Our final prognostic models for clinical maturation retained AVF blood flow, vein diameter, and vein depth, but excluded clinical center because it is not feasible to include clinical site in prognostic models intended for use in a general clinical practice setting. The accuracies of the final models were evaluated using crossvalidated receiver operating characteristics curves and estimates of the areas under the curves.28 We also presented sensitivities and specificities provided by the KDOQI1 and the UAB criteria for prediction of AVF clinical maturation.10 Additional details on the data analyses are provided in the Supplemental Material.
Results
Baseline Characteristics of Study Participants
Baseline clinical and demographic characteristics of the 602-participant HFM study cohort, enrolled from March 2010 to September 2013 and followed prospectively, have been previously described in detail.29,30 A concise summary is provided in Table 1; at baseline, the mean age of participants was 55.1±13.4 (SD) years, 70% were men, 44% were black, 59% had diabetes, and 64% had already initiated maintenance hemodialysis.
Baseline demographic and clinical characteristics of the study cohort (n=602)

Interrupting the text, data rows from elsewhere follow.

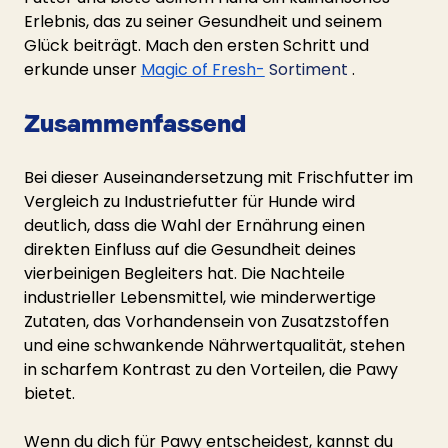
Erlebnis, das zu seiner Gesundheit und seinem 
Glück beiträgt. Mach den ersten Schritt und 
erkunde unser
Magic of Fresh-
 Sortiment 
.
Zusammenfassend
Bei dieser Auseinandersetzung mit Frischfutter im 
Vergleich zu Industriefutter für Hunde wird 
deutlich, dass die Wahl der Ernährung einen 
direkten Einfluss auf die Gesundheit deines 
vierbeinigen Begleiters hat. Die Nachteile 
industrieller Lebensmittel, wie minderwertige 
Zutaten, das Vorhandensein von Zusatzstoffen 
und eine schwankende Nährwertqualität, stehen 
in scharfem Kontrast zu den Vorteilen, die Pawy 
bietet.
Wenn du dich für Pawy entscheidest, kannst du 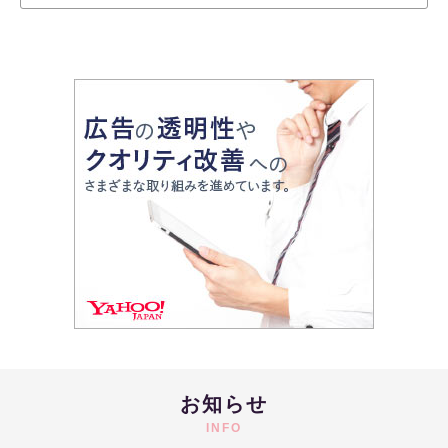
お知らせ
INFO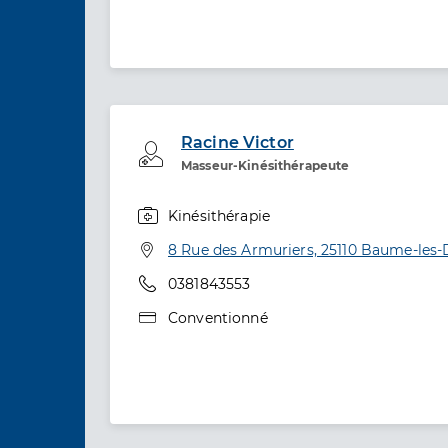
Racine Victor
Professionel de santé
Masseur-Kinésithérapeute
Kinésithérapie
Spécialités
Adresse
8 Rue des Armuriers, 25110 Baume-les
Téléphone
0381843553
Type de convention
Conventionné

Ultrasound Measurements and Maturation: Descriptive Statistics
Supplemental Table 1 summarizes the 1 day (n=587), 2 week (n=570), and 6 week (n=566) ultrasound measurements obtained in participants who survived to the respective time point without AVF thrombosis. Unassisted AVF maturation (no intervention) was achieved in 46.9%, 48.2%, and 49.4% of patients undergoing the 1 day, 2 week, and 6 week ultrasound, respectively; the corresponding proportions of patients with overall AVF maturation (no intervention plus intervention, see Methods) were 71.9%, 73.2%, and 74.9%, respectively. These summary statistics are provided without imputation of missing measurements; all analyses described subsequently were performed after multiple imputation of missing data for participants surviving without AVF thrombosis before the pertinent ultrasound examination, and excluding those who died or thrombosed earlier.

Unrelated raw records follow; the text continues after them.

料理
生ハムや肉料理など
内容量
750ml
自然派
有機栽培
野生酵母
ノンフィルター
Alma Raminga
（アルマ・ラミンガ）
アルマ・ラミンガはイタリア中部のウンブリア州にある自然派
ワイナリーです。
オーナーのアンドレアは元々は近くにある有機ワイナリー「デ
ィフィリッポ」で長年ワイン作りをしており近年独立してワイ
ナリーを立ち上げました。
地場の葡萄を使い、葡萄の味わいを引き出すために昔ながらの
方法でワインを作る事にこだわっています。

Supplemental Figure 1 displays the distributions of AVF blood flow, diameter, and depth, stratified by AVF location (upper arm versus forearm), measured in patients within three categories of AVF outcomes: (1) unassisted clinical maturation, (2) assisted maturation (clinical maturation achieved after a percutaneous or surgical intervention), and (3) failed clinical maturation. AVF blood flow and diameter increased progressively from 1 day to 2–6 weeks for AVFs with all three outcomes. At each postoperative time point, the AVF blood flow and diameter were highest in patients with unassisted AVF maturation, intermediate in those with assisted maturation, and lowest in those with failed AVFs. Conversely, AVF depth decreased progressively over the 6 week postoperative period, with the depth being shallowest in patients with unassisted AVF maturation, intermediate in those with assisted AVF maturation, and deepest in those with failed maturation.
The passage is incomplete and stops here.